● **Problem description**
Please keep to the lines below from the one with "Browse Blog (387, 99)" through the one with "Get a quote (1378, 683)", and restate them word for word, ends included.

Dataset records: Begin

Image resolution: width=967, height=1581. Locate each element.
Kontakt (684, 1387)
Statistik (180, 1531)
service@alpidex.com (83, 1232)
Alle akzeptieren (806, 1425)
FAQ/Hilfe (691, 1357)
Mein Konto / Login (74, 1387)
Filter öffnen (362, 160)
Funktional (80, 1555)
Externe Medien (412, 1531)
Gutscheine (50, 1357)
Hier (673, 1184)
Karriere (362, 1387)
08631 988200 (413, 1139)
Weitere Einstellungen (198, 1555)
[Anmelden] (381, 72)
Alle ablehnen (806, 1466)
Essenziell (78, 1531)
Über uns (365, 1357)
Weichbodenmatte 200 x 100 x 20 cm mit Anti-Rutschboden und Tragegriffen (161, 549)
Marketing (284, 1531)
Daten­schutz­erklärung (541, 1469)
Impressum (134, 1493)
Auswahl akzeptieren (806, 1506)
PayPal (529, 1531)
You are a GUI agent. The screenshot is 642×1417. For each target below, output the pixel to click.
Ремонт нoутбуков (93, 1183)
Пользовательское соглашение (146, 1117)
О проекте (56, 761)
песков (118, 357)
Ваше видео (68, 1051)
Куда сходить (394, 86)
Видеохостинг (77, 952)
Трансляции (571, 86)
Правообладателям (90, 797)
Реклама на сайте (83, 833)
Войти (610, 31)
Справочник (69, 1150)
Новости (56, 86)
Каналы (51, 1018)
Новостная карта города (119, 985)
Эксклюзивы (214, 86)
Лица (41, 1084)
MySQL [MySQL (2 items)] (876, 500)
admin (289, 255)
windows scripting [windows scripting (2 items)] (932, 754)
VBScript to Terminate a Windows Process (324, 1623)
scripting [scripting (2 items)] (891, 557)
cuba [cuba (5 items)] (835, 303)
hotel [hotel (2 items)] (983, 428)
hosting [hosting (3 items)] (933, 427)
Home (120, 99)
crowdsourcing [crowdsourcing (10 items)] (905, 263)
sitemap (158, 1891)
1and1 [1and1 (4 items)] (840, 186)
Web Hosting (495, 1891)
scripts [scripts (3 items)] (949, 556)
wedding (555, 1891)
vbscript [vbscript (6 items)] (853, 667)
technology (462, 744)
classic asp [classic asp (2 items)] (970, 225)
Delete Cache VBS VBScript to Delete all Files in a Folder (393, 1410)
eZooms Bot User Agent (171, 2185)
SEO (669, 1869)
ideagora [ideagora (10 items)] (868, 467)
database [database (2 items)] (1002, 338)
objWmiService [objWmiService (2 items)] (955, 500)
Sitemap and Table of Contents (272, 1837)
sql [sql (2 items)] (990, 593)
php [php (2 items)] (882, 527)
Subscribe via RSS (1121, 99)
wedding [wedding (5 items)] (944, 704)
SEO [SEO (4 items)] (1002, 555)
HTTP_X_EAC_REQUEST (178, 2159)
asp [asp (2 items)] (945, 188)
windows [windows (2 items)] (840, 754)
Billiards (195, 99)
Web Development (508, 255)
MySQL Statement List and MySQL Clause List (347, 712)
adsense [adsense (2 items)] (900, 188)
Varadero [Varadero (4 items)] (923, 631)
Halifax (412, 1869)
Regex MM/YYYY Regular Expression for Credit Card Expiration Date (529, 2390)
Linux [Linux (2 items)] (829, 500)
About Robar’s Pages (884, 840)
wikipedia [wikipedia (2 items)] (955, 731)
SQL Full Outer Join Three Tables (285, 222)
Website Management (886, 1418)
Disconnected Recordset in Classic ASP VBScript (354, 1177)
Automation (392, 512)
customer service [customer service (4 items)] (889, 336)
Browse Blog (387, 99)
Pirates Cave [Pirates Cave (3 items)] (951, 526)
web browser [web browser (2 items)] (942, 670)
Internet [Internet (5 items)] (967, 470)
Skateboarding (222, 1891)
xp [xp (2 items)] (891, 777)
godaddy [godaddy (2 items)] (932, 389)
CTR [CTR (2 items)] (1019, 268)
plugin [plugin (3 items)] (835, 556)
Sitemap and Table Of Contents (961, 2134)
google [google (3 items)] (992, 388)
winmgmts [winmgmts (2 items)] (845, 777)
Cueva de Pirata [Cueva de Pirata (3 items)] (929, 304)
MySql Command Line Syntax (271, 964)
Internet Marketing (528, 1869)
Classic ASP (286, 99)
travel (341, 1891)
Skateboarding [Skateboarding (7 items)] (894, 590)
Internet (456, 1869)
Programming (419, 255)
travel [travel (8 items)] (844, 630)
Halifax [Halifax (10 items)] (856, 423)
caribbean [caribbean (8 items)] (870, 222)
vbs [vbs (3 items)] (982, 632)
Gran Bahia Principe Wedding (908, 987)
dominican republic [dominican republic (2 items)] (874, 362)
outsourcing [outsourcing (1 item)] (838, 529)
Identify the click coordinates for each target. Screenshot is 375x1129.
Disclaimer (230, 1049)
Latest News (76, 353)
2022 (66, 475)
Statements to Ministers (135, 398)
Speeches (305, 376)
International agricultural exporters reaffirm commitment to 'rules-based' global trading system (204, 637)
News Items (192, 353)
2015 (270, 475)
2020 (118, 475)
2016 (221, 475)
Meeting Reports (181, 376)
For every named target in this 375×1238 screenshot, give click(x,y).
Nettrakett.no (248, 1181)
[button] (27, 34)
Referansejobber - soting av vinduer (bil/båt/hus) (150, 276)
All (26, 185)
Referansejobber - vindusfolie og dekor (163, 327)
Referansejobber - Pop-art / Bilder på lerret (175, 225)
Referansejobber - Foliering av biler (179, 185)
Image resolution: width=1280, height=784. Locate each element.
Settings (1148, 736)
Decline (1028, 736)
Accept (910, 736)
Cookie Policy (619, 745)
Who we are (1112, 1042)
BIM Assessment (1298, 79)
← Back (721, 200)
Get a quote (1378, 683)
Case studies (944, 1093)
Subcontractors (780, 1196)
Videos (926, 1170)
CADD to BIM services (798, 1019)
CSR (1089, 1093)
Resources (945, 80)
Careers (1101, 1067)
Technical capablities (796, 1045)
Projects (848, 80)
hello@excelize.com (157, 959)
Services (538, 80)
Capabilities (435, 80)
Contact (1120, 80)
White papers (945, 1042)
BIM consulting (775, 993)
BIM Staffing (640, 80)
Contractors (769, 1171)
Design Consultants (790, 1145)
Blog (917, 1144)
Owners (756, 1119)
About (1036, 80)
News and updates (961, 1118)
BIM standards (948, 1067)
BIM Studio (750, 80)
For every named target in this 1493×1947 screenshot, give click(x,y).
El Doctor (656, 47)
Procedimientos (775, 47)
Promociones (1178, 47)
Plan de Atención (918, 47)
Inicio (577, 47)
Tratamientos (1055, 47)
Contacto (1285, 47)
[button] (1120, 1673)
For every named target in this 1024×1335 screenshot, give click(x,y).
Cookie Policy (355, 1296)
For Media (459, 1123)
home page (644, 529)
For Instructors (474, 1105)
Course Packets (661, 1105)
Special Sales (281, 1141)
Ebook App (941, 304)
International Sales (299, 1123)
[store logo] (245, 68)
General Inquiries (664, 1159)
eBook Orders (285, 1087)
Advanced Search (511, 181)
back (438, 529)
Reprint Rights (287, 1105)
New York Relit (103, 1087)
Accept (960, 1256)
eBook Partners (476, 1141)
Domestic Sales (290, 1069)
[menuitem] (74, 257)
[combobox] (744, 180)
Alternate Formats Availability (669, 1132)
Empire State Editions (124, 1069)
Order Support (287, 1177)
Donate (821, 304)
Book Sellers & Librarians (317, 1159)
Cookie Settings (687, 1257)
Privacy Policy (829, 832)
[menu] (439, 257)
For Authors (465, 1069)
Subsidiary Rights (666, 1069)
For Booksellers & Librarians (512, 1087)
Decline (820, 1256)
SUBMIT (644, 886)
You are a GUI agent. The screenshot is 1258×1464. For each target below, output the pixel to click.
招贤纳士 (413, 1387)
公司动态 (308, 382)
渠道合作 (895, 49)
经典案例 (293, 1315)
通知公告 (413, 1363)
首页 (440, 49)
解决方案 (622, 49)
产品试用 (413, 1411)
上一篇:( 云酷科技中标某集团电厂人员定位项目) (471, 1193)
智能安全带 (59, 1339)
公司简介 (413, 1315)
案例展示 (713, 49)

Dataset records: End

● **Task output**
Browse Blog (387, 99)
Pirates Cave [Pirates Cave (3 items)] (951, 526)
web browser [web browser (2 items)] (942, 670)
Internet [Internet (5 items)] (967, 470)
Skateboarding (222, 1891)
xp [xp (2 items)] (891, 777)
godaddy [godaddy (2 items)] (932, 389)
CTR [CTR (2 items)] (1019, 268)
plugin [plugin (3 items)] (835, 556)
Sitemap and Table Of Contents (961, 2134)
google [google (3 items)] (992, 388)
winmgmts [winmgmts (2 items)] (845, 777)
Cueva de Pirata [Cueva de Pirata (3 items)] (929, 304)
MySql Command Line Syntax (271, 964)
Internet Marketing (528, 1869)
Classic ASP (286, 99)
travel (341, 1891)
Skateboarding [Skateboarding (7 items)] (894, 590)
Internet (456, 1869)
Programming (419, 255)
travel [travel (8 items)] (844, 630)
Halifax [Halifax (10 items)] (856, 423)
caribbean [caribbean (8 items)] (870, 222)
vbs [vbs (3 items)] (982, 632)
Gran Bahia Principe Wedding (908, 987)
dominican republic [dominican republic (2 items)] (874, 362)
outsourcing [outsourcing (1 item)] (838, 529)
Identify the click coordinates for each target. Screenshot is 375x1129.
Disclaimer (230, 1049)
Latest News (76, 353)
2022 (66, 475)
Statements to Ministers (135, 398)
Speeches (305, 376)
International agricultural exporters reaffirm commitment to 'rules-based' global trading system (204, 637)
News Items (192, 353)
2015 (270, 475)
2020 (118, 475)
2016 (221, 475)
Meeting Reports (181, 376)
For every named target in this 375×1238 screenshot, give click(x,y).
Nettrakett.no (248, 1181)
[button] (27, 34)
Referansejobber - soting av vinduer (bil/båt/hus) (150, 276)
All (26, 185)
Referansejobber - vindusfolie og dekor (163, 327)
Referansejobber - Pop-art / Bilder på lerret (175, 225)
Referansejobber - Foliering av biler (179, 185)
Image resolution: width=1280, height=784. Locate each element.
Settings (1148, 736)
Decline (1028, 736)
Accept (910, 736)
Cookie Policy (619, 745)
Who we are (1112, 1042)
BIM Assessment (1298, 79)
← Back (721, 200)
Get a quote (1378, 683)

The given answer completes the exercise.